And they represent everything in between.
Lobbyists on Smith Hill play a crucial role in state government. They are the primary source of information for lawmakers deciding which laws to pass, where to distribute money, and what social programs to cut.
“What is a lobbyist but a person who is exercising their right to petition the government for redress of grievances?” says Steven Brown, who has lobbied the legislature for two decades as head of the American Civil Liberties Union of Rhode Island. “Some get paid a lot more for doing it than others. And some are a lot more successful at it than others. But anybody on a regular basis who tries to persuade the legislature to do something is a lobbyist.”
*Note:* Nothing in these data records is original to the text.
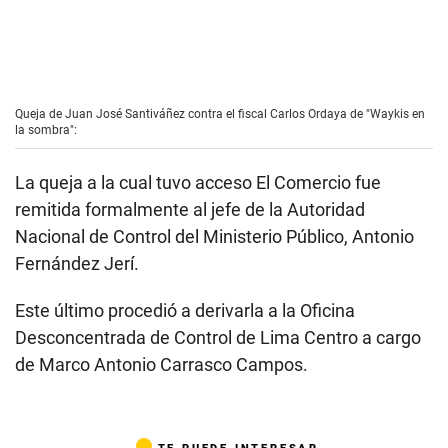
Queja de Juan José Santiváñez contra el fiscal Carlos Ordaya de "Waykis en
la sombra":
La queja a la cual tuvo acceso El Comercio fue
remitida formalmente al jefe de la Autoridad
Nacional de Control del Ministerio Público, Antonio
Fernández Jerí.
Este último procedió a derivarla a la Oficina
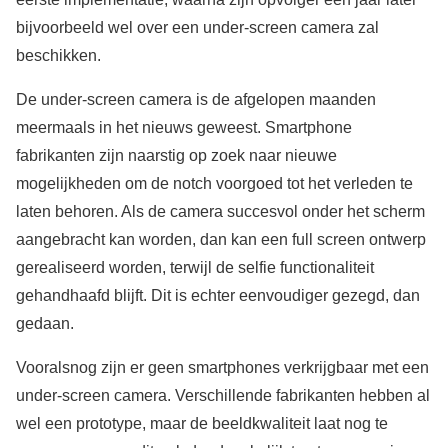
bijvoorbeeld wel over een under-screen camera zal
beschikken.
De under-screen camera is de afgelopen maanden
meermaals in het nieuws geweest. Smartphone
fabrikanten zijn naarstig op zoek naar nieuwe
mogelijkheden om de notch voorgoed tot het verleden te
laten behoren. Als de camera succesvol onder het scherm
aangebracht kan worden, dan kan een full screen ontwerp
gerealiseerd worden, terwijl de selfie functionaliteit
gehandhaafd blijft. Dit is echter eenvoudiger gezegd, dan
gedaan.
Vooralsnog zijn er geen smartphones verkrijgbaar met een
under-screen camera. Verschillende fabrikanten hebben al
wel een prototype, maar de beeldkwaliteit laat nog te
The secretary of state’s office defines a legislative lobbyist as anyone who engages “in lobbying activity as the appointed representative of another person.” All active lobbyists are required to register with the state. They must file electronic monthly reports detailing their clients, compensation from each client, and political donations.
Lobbyists are not allowed on the floor during House and Senate sessions. Nor are they allowed to give lawmakers gifts exceeding $25 at one time or $75 for the year.
“The public perception or the myth is that we’re always all out drinking every night. I wish it were true. In my dreams,” laughs high-profile lobbyist Robert Goldberg, a former four-term state senator and minority leader. “They’ve changed the rules such that the socializing is all but over. If anybody’s buying a round of drinks it’s the legislators. We can’t.”
And while gifts such as free travel, meals and tickets to professional sporting events are prohibited, lobbyists are regulars at legislators’ fundraisers. Some, like Goldberg, attend as many as three or four fundraisers a day. Tickets generally cost between $50 and $150.
It can be difficult to track each lobbyist’s contributions over the year, but an analysis by Common Cause revealed that Goldberg is among the top contributors.
He gave $16,590.44 to members of the General Assembly over the three-year period between 2002 and 2004. He was second to John Hogan, of the firm F/S Capitol Consulting, who gave $18,247.76, according to the Common Cause analysis.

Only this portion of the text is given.